Look through the material below and report every line that includes "Placas".

______

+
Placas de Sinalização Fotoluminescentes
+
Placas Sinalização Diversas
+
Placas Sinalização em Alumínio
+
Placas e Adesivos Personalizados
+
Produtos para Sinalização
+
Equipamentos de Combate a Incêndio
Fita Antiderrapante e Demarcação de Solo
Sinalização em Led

______

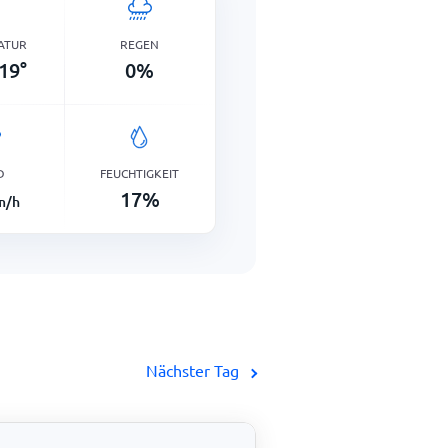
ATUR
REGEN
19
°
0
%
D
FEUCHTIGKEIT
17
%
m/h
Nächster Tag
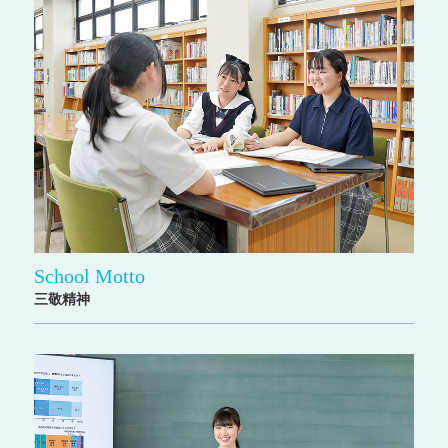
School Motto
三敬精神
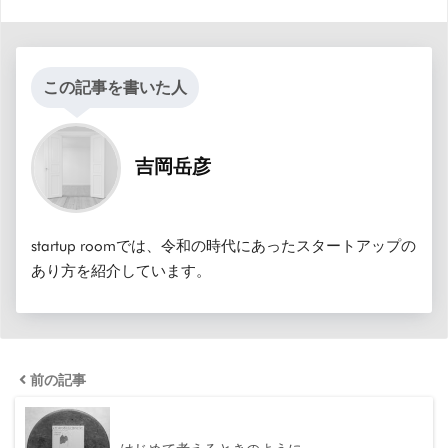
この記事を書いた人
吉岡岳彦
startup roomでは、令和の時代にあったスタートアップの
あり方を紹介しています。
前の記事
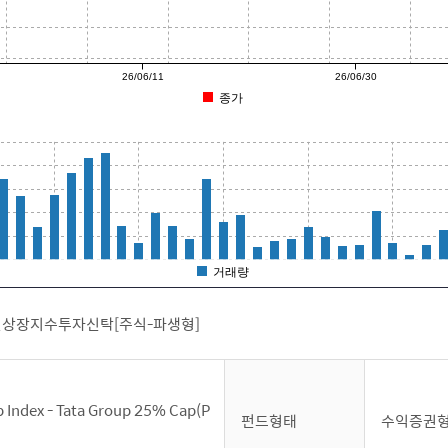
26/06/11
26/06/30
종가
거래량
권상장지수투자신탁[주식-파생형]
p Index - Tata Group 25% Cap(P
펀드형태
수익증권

______

- **EXERCISE OUTPUT**:
Placas de Sinalização Fotoluminescentes
Placas Sinalização Diversas
Placas Sinalização em Alumínio
Placas e Adesivos Personalizados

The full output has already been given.